Exercise instructions:
Quote, with no changes, the lines that run from the top of the material to the line with "лекло; нищо, което", both included.

Input for this task:
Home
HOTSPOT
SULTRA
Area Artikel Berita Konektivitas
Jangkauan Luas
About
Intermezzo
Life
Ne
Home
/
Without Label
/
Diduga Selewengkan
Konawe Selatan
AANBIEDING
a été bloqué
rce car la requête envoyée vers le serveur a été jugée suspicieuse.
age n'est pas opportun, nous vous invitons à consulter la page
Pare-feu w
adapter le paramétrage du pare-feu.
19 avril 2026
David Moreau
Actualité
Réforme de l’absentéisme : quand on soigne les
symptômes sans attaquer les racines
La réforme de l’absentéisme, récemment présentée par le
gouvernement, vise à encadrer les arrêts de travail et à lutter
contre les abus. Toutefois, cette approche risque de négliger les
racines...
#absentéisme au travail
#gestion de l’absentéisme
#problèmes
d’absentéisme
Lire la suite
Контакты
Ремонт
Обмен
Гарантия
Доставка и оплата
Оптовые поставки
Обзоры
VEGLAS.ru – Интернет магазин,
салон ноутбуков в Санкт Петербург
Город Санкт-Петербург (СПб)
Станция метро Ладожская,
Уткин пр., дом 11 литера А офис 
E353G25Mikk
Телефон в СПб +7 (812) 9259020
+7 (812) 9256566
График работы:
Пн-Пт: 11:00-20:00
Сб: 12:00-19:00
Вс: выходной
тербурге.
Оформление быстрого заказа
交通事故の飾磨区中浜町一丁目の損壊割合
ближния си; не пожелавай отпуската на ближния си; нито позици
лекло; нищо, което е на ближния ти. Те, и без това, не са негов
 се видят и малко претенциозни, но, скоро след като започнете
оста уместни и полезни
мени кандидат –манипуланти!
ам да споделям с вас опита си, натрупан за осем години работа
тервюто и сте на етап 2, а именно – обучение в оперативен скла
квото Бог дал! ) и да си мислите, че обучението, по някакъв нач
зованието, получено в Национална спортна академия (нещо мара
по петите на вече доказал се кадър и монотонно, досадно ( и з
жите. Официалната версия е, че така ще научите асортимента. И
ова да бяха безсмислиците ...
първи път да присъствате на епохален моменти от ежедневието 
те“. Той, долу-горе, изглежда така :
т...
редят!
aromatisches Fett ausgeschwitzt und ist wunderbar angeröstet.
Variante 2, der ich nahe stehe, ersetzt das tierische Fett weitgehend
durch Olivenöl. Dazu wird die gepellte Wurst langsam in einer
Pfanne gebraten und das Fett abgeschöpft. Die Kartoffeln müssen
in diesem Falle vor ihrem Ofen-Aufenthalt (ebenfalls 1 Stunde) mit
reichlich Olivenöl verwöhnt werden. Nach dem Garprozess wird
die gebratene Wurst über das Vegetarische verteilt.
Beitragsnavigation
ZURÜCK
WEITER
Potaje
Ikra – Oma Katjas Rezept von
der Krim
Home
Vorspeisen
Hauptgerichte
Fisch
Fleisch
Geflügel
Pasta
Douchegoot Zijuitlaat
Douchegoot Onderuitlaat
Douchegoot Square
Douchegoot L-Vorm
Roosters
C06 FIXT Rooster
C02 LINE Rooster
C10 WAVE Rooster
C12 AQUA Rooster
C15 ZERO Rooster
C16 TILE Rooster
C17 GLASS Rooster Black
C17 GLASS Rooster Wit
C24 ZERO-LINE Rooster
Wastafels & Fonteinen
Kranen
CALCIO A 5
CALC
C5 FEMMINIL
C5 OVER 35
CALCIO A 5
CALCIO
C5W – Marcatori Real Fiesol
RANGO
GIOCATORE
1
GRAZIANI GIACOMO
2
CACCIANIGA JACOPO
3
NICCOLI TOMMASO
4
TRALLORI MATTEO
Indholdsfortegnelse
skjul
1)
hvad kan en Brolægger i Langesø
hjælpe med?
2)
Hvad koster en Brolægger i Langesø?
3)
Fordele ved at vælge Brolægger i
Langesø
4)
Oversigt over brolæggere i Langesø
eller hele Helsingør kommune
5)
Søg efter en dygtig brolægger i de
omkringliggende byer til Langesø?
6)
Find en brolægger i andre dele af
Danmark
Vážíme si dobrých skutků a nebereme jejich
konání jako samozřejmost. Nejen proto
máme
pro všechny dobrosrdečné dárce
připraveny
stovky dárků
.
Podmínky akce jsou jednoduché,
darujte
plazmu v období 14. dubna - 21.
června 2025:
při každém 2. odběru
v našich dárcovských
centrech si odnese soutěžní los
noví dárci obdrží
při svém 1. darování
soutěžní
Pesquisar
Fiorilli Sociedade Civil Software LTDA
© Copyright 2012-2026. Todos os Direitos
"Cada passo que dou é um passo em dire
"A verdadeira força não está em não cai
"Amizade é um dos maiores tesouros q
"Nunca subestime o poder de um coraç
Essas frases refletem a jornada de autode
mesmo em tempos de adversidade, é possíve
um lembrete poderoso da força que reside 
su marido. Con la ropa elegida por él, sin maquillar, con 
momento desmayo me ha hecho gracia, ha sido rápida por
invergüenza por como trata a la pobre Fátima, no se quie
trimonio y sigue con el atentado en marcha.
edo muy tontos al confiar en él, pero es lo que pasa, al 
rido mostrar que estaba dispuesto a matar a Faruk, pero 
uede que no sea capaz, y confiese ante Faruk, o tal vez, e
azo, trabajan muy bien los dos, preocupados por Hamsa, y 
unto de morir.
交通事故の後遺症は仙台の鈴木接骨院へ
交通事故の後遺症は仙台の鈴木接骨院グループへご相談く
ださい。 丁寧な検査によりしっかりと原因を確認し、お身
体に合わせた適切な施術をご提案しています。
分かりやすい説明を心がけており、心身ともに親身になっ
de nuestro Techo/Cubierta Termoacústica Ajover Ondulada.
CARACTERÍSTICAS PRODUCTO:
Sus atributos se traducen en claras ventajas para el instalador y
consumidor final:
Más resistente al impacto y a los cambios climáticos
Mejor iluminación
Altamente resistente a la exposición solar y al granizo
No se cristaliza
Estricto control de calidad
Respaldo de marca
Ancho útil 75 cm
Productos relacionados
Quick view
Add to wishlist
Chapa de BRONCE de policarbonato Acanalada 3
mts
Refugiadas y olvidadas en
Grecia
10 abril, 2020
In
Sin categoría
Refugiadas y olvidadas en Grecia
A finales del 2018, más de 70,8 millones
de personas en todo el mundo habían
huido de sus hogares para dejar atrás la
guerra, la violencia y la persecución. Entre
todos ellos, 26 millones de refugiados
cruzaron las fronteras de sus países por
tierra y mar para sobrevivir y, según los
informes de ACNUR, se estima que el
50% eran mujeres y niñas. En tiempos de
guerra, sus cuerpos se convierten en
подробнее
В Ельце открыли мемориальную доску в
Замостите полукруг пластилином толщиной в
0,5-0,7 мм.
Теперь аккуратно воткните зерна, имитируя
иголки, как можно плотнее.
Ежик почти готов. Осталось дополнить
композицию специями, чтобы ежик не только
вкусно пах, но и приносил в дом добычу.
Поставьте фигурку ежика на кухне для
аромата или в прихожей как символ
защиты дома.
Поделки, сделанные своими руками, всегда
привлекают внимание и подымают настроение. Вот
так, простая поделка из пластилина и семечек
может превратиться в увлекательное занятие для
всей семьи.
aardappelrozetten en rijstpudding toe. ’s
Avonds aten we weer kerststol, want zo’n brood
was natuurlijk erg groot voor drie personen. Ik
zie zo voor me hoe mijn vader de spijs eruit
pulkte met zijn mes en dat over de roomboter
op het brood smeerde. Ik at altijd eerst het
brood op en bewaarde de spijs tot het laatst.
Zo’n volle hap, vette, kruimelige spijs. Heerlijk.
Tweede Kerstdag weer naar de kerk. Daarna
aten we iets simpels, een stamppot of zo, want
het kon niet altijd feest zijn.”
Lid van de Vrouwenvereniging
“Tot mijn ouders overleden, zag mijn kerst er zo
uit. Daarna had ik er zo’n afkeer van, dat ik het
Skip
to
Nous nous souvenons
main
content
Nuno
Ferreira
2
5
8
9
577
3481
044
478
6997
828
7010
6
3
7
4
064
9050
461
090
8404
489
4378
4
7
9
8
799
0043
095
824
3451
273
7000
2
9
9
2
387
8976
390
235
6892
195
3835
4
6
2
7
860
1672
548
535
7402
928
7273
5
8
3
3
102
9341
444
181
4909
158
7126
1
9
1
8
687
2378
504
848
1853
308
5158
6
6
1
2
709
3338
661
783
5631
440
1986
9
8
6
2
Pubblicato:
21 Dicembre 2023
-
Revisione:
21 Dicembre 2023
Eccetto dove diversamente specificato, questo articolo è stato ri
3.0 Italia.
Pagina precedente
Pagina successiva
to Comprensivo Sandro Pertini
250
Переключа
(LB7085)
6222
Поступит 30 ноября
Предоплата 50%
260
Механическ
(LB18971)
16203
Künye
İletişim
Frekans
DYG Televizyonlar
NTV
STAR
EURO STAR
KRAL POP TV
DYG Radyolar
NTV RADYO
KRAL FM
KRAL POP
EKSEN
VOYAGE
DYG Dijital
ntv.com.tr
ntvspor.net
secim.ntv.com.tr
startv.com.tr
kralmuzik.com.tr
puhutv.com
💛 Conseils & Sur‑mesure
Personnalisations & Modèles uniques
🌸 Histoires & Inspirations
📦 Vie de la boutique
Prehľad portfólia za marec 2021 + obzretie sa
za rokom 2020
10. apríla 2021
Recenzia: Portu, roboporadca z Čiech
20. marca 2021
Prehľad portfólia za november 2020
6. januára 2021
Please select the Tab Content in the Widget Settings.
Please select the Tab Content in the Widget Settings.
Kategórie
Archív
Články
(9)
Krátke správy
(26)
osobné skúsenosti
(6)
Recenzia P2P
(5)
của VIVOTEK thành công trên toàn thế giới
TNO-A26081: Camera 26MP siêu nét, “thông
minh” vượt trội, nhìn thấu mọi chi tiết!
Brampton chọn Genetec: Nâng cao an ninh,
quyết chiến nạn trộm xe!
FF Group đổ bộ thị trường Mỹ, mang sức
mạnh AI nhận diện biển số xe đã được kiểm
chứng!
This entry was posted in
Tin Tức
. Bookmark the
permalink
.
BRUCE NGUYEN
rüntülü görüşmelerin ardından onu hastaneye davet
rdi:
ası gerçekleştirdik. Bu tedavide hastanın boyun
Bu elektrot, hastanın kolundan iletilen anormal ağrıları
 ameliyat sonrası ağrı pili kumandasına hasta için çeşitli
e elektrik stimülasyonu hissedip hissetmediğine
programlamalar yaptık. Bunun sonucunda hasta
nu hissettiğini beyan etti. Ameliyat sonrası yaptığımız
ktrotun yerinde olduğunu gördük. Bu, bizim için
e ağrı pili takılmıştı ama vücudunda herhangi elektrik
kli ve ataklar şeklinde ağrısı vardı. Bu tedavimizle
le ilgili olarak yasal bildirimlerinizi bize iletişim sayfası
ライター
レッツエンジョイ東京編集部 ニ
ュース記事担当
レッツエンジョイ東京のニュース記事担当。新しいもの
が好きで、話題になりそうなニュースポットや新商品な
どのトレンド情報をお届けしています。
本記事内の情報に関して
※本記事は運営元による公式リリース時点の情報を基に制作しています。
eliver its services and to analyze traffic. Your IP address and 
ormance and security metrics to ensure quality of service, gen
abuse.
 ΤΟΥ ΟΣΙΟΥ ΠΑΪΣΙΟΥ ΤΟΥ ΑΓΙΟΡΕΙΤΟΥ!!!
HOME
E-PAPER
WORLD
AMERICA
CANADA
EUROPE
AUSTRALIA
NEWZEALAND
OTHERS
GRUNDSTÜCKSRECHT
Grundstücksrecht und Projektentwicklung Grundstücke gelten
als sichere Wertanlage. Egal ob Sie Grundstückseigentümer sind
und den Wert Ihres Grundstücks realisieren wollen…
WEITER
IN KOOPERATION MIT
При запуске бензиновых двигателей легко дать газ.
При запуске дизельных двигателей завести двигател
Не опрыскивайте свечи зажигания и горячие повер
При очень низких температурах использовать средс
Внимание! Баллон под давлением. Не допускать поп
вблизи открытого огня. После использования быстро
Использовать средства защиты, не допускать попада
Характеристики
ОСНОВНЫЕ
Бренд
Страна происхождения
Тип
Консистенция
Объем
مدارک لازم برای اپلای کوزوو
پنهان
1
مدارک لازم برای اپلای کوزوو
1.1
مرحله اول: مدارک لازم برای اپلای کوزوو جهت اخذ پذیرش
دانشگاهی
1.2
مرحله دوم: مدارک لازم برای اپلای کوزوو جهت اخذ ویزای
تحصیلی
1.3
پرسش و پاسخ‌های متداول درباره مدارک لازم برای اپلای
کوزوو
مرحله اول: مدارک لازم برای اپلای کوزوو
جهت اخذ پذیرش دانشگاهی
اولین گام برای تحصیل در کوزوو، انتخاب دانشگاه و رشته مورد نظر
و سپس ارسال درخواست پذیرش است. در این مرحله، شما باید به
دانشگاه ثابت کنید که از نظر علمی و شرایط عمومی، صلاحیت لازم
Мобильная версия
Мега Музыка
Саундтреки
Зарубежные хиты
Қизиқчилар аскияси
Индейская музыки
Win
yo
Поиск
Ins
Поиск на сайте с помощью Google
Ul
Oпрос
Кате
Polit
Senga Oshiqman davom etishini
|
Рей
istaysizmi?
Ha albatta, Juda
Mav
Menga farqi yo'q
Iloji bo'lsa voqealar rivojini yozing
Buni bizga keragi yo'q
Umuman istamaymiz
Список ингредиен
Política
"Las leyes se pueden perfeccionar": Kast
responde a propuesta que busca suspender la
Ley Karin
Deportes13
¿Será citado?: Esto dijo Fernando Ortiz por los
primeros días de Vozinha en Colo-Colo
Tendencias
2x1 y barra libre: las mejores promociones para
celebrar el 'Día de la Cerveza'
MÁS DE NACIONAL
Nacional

Answer to the problem:
Home
HOTSPOT
SULTRA
Area Artikel Berita Konektivitas
Jangkauan Luas
About
Intermezzo
Life
Ne
Home
/
Without Label
/
Diduga Selewengkan
Konawe Selatan
AANBIEDING
a été bloqué
rce car la requête envoyée vers le serveur a été jugée suspicieuse.
age n'est pas opportun, nous vous invitons à consulter la page
Pare-feu w
adapter le paramétrage du pare-feu.
19 avril 2026
David Moreau
Actualité
Réforme de l’absentéisme : quand on soigne les
symptômes sans attaquer les racines
La réforme de l’absentéisme, récemment présentée par le
gouvernement, vise à encadrer les arrêts de travail et à lutter
contre les abus. Toutefois, cette approche risque de négliger les
racines...
#absentéisme au travail
#gestion de l’absentéisme
#problèmes
d’absentéisme
Lire la suite
Контакты
Ремонт
Обмен
Гарантия
Доставка и оплата
Оптовые поставки
Обзоры
VEGLAS.ru – Интернет магазин,
салон ноутбуков в Санкт Петербург
Город Санкт-Петербург (СПб)
Станция метро Ладожская,
Уткин пр., дом 11 литера А офис 
E353G25Mikk
Телефон в СПб +7 (812) 9259020
+7 (812) 9256566
График работы:
Пн-Пт: 11:00-20:00
Сб: 12:00-19:00
Вс: выходной
тербурге.
Оформление быстрого заказа
交通事故の飾磨区中浜町一丁目の損壊割合
ближния си; не пожелавай отпуската на ближния си; нито позици
лекло; нищо, което е на ближния ти. Те, и без това, не са негов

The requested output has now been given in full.